Jaksa KPK Dakwa Dua Pegawai Pajak Terima Suap dan Gratifikasi Puluhan Miliar Rupiah
Pundi-pundi tersebut diterima kedua anggota Tim Pemeriksa Ditjen Pajak itu dari sejumlah Wajib Pajak Perusahaan dengan turut merekayasa laporan pajak.
Penulis: Ilham Rian Pratama
Editor: Acos Abdul Qodir
Laporan Wartawan Tribunnews.com, Ilham Rian Pratama
TRIBUNNEWS.COM, JAKARTA - Tim jaksa penuntut umum (JPU) Komisi Pemberantasan Korupsi (KPK) mendakwa dua pegawai pajak di Direktorat Jenderal (Ditjen) Pajak Kementerian Keuangan (Kemenkeu), Yulmanizar dan Febrian, telah menerima suap dan gratifikasi miliaran rupiah.
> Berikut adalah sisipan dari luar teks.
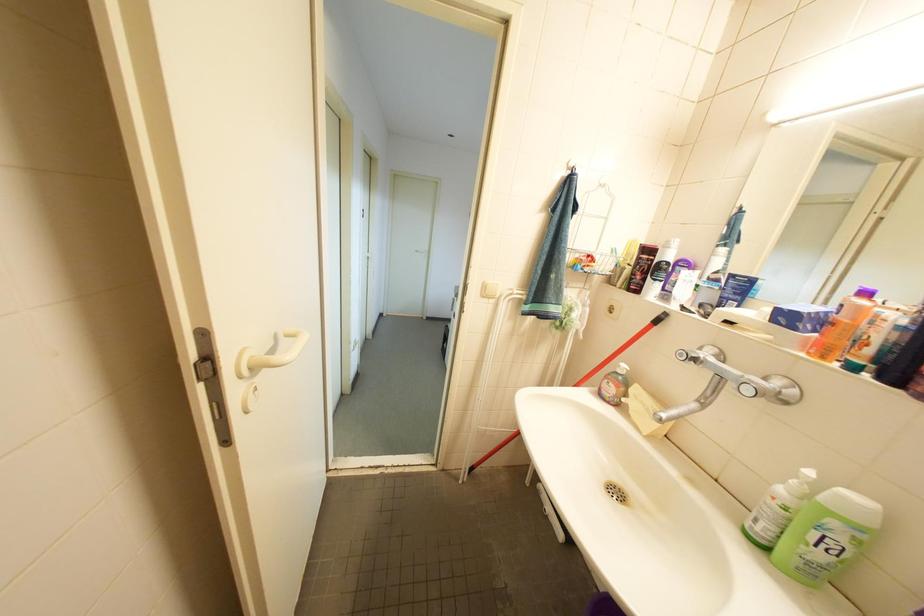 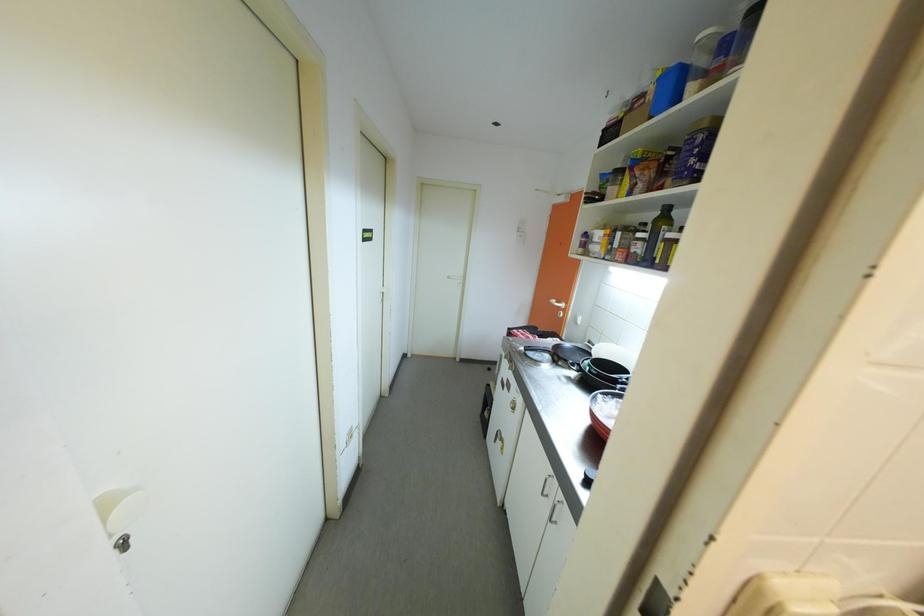 Question: Based on the continuous images, in which direction is the camera rotating? Reply with the corresponding letter.

Choices:
 (A) Left
 (B) Right
 (C) Up
 (D) Down

Answer: (A) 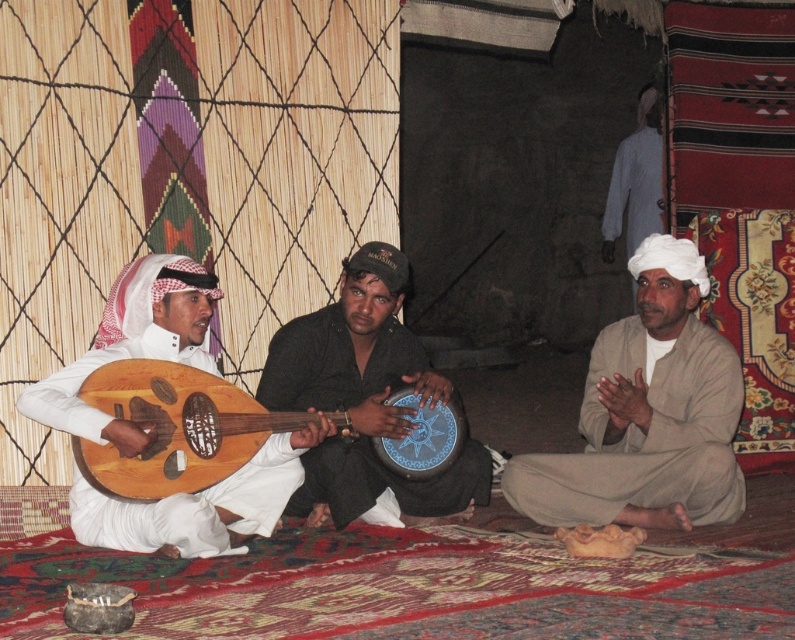 You are a photographer trying to capture a closeup of the beige cotton turban at right and the wooden banjo at left. Given that your camera can only focus on objects wider than 15 cm, will both items be in focus?

The beige cotton turban at right is less than 15 cm wide since its width is less than the wooden banjo at left, but the wooden banjo at left is wider than 15 cm. Therefore, the wooden banjo at left will be in focus, but the beige cotton turban at right may not be.

You are standing at the camera position and want to take a photo of the three men. If you move forward by 2 meters, how far will you be from the point at (348, 275)?

If you move forward by 2 meters from the camera position, your new distance to the point at (348, 275) would be 4.95 meters minus 2 meters, which equals 2.95 meters.

You are a photographer standing in front of the scene. You want to take a photo of the beige cotton turban at right and the wooden banjo at left. The minimum distance between the two objects to ensure both are in focus is 1 meter. Can you capture both in focus?

The beige cotton turban at right is 1.10 meters from the wooden banjo at left. Since the minimum required distance is 1 meter, the photographer can capture both in focus as the distance meets the requirement.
Pundi-pundi tersebut diterima kedua anggota Tim Pemeriksa Ditjen Pajak itu dari sejumlah Wajib Pajak Perusahaan dengan turut merekayasa laporan pajak.
Yulmanizar dan Febrian merupakan anak buah dari Angin Prayitno Aji, mantan Direktur Penagihan dan Pemeriksaan di Direktorat Jenderal Pajak, yang lebih dulu dihadapkan ke meja hijau.
Berdasarkan salinan dakwaan yang diterima Tribunnews.com, Yulmanizar dan Febrian didakwa menerima hadiah uang atau janji serta menerima gratifikasi yang berhubungan dengan jabatannya sebagai pemeriksa pajak di Ditjen Pajak Kemenkeu.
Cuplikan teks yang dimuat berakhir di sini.